Number of variables included in models lower than total number of individuals reaching cascade milestones due to missing data

HCV hepatitis C virus, RNA ribonucleic acid, AOR adjusted odds ratio, CI confidence interval, SVR sustained virologic response, APRI aspartate aminotransferase to platelet ratio index, HIV human immunodeficiency virus

*p < 0.05, **p < 0.01. Not calculated due to zero cell count or co-linearity

Patients diagnosed later in the study period were less likely to have HCV RNA testing (adjusted odds ratio (AOR) 0.52 (0.36–0.75) for 2013 and AOR 0.65 (0.44–0.95) for 2014; both compared to 2009) and specialist assessment (AOR 0.54 (0.34–0.88) for 2014) but were more likely to have been prescribed treatment (AOR 2.08 (1.24–3.52)) and achieve SVR (AOR 7.85 (2.76–22.29)). Men were significantly more likely to have had a specialist assessment (AOR 1.51 (1.14–2.00)) but gender was not a predictor of achieving other cascade of care milestones. Older patients were more likely to have HCV RNA testing (AOR 1.42 (1.01–1.99) for the 1950–59 birth cohort compared to 1980 or later birth cohort), specialist assessment (AOR 1.87 (1.22–2.87) for the 1950–59 birth cohort) and antiviral prescription (AOR 4.10 (2.13–7.91) for the 1950–59 birth cohort). Birth cohort did not predict achievement of SVR. Patients with a higher income were more likely to have HCV RNA testing (AOR 2.15 (1.43–3.23) for quintile 4 compared to quintile 1), specialist assessment (AOR 2.11 (1.34–3.32) for quintile 4 and AOR 1.64 (1.01–2.66) for quintile 5) and to achieve SVR (AOR 3.74 (1.44–9.69) for quintile 4). Patients with advanced fibrosis or cirrhosis (APRI score ≥ 1.0) were more likely to have a specialist assessment (AOR 1.38 (1.04–1.83)) and to have been prescribed treatment (AOR 1.44 (1.05–1.96)). Indigenous patients were half as likely to have HCV RNA testing (AOR 0.53 (0.41–0.68)) and were less likely to achieve other cascade milestones within the follow-up period, although this did not reach statistical significance. Patients reporting unstable housing were significantly less likely to have a specialist assessment (AOR 0.50 (0.32–0.79)) and patients reporting alcohol misuse were less likely to be prescribed treatment (AOR 0.61 (0.38–0.99)). A history of injection drug use was not a statistically significant predictor of achieving cascade of care milestones.

Discussion

In our large population-based cohort, we identified substantial gaps in the HCV cascade of care in Alberta. Only two thirds of patients were tested for HCV viremia, only one third was assessed by an HCV care provider and very few achieved SVR within 2 years of diagnosis. We found that Indigenous people, women, people who are unstably housed and people with the lowest income were less likely to achieve cascade of care milestones.

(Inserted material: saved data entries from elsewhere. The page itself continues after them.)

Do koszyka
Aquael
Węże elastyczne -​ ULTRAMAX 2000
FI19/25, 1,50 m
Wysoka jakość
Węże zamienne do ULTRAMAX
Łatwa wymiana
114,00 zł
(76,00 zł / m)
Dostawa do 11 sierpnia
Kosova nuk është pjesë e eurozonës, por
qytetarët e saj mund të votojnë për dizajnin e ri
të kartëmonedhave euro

Similar rates of HCV RNA testing, specialist referral, and treatment initiation have been observed in other population-based studies conducted prior to the introduction of DAAs (Iversen et al. 2017; Janjua et al. 2016; Maier et al. 2016; Simmons et al. 2018; Yehia et al. 2014). A British Columbia study showed only 74% of people testing anti-HCV positive had HCV RNA testing, and only 16% received treatment (Janjua et al. 2016). In England, the rates of HCV RNA testing and treatment initiation were 77% and 21%, respectively (Simmons et al. 2018). A similar study of over 200,000 American veterans demonstrated a comparable rate of HCV treatment initiation (Maier et al. 2016). Accessing HCV care can be particularly challenging for people who inject drugs (PWID). Iversen et al. (2017) showed that among 43,000 PWIDs in Australia who tested anti-HCV positive, only 46% had HCV RNA testing and only 8% initiated treatment (Iversen et al. 2017).

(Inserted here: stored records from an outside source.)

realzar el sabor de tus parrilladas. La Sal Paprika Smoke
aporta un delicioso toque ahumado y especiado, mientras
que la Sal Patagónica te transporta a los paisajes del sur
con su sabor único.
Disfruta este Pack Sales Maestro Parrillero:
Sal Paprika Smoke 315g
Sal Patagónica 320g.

We identified a significant gap between HCV antibody detection and follow-up measurement of HCV RNA. This was particularly apparent among Indigenous peoples. This gap could be addressed in a number of ways. Reflexive HCV RNA testing for all patients with newly positive HCV antibody would eliminate this step in the cascade entirely. When this was implemented as part of a comprehensive HCV pathway in one American study, 100% of patients had HCV RNA testing and 70% of viremic patients were retained in care (Jonas et al. 2016). Further, a variety of point-of-care tests, such as finger stick HCV viral load testing, have been evaluated (Coats and Dillon 2015; Lamoury et al. 2018). Point-of-care testing can be particularly helpful in high-risk groups and in settings where laboratory testing may not be readily available, such as many Indigenous communities.

One component of the HCV cascade of care not addressed by our investigation was the prevalence of undiagnosed HCV. Previous Canadian analyses estimate the rate of undiagnosed HCV to be 21–44% (Remis 2007; Trubnikov et al. 2014). If we conservatively estimate that the 6292 patients diagnosed with HCV infection represent 75% of HCV cases in Alberta, then there would be 8389 new HCV infections during our study period, with only 8.5% being prescribed antiviral treatment. Patients with undiagnosed HCV are at risk of progressive liver disease and are a reservoir for ongoing transmission. In order to meet the WHO goals for HCV elimination, expanding access to HCV treatment must be coupled with expanded hepatitis screening and public health capacity.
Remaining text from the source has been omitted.